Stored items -
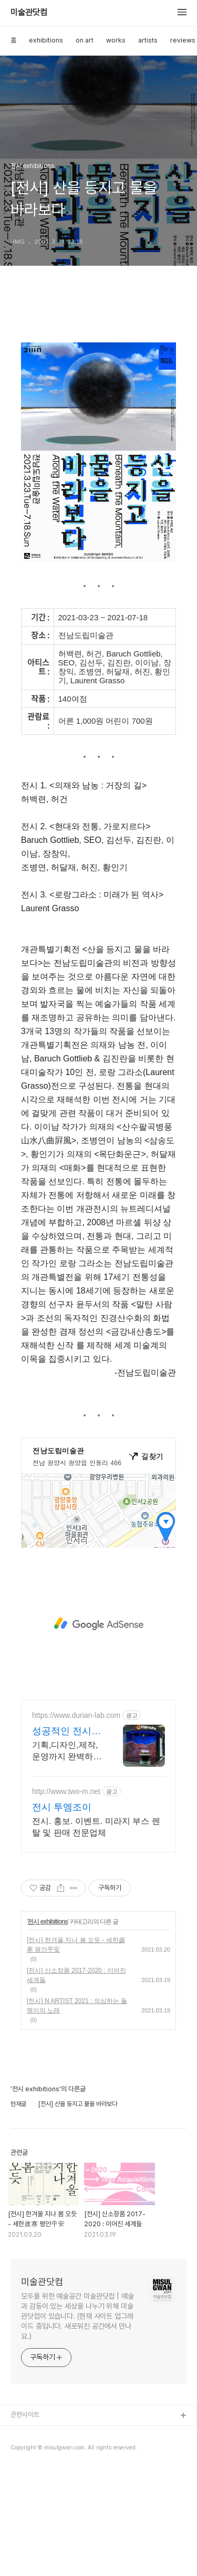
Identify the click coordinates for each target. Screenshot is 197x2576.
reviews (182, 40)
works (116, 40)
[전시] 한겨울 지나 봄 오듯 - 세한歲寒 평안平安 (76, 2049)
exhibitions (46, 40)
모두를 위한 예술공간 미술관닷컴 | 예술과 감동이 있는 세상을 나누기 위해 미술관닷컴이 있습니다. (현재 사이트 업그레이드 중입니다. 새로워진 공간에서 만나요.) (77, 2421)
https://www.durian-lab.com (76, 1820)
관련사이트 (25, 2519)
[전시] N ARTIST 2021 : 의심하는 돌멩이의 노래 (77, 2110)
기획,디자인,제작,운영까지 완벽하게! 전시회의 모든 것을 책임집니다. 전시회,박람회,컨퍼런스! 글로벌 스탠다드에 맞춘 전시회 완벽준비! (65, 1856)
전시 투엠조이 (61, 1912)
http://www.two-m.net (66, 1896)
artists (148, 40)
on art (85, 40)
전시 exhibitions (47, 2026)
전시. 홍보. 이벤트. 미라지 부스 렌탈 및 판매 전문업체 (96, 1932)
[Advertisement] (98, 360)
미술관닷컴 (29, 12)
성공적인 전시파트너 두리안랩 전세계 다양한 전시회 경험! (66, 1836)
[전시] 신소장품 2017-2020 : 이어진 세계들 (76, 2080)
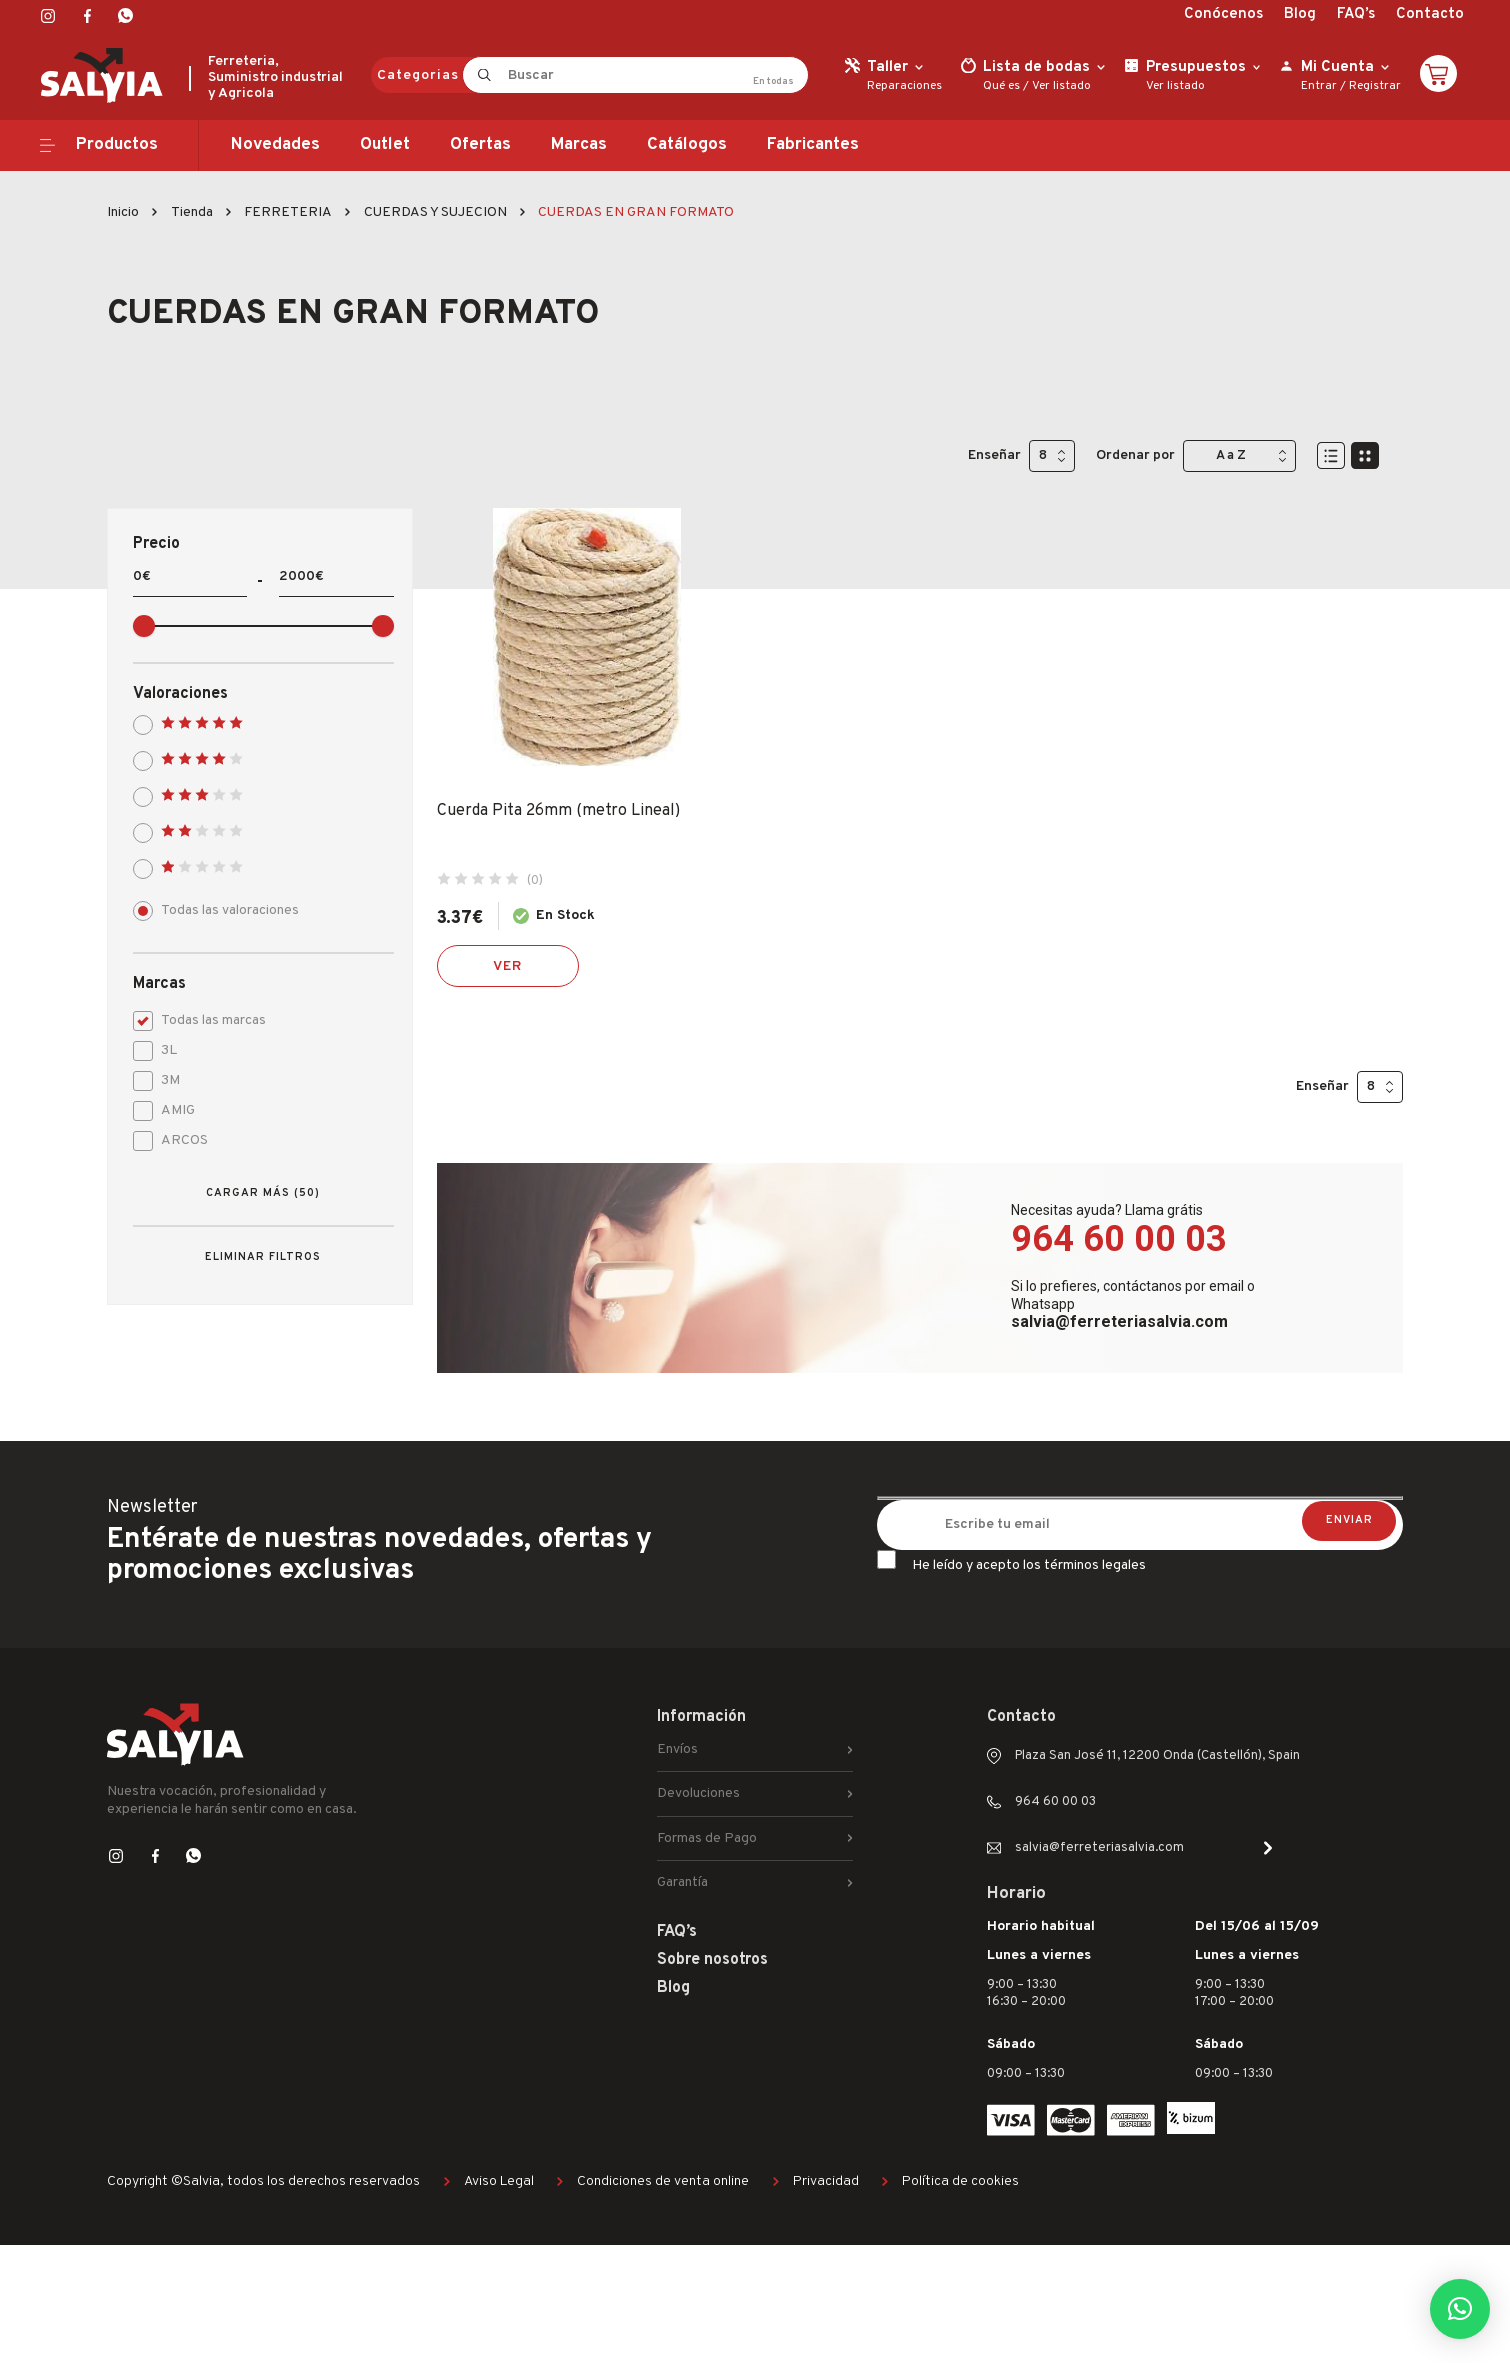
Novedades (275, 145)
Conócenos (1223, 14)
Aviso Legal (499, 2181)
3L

TO DO -
Please copy each line of the records above that holds the word "미술관닷컴".

SOLVED PROBLEM -
모두를 위한 예술공간 미술관닷컴 | 예술과 감동이 있는 세상을 나누기 위해 미술관닷컴이 있습니다. (현재 사이트 업그레이드 중입니다. 새로워진 공간에서 만나요.) (77, 2421)
미술관닷컴 (29, 12)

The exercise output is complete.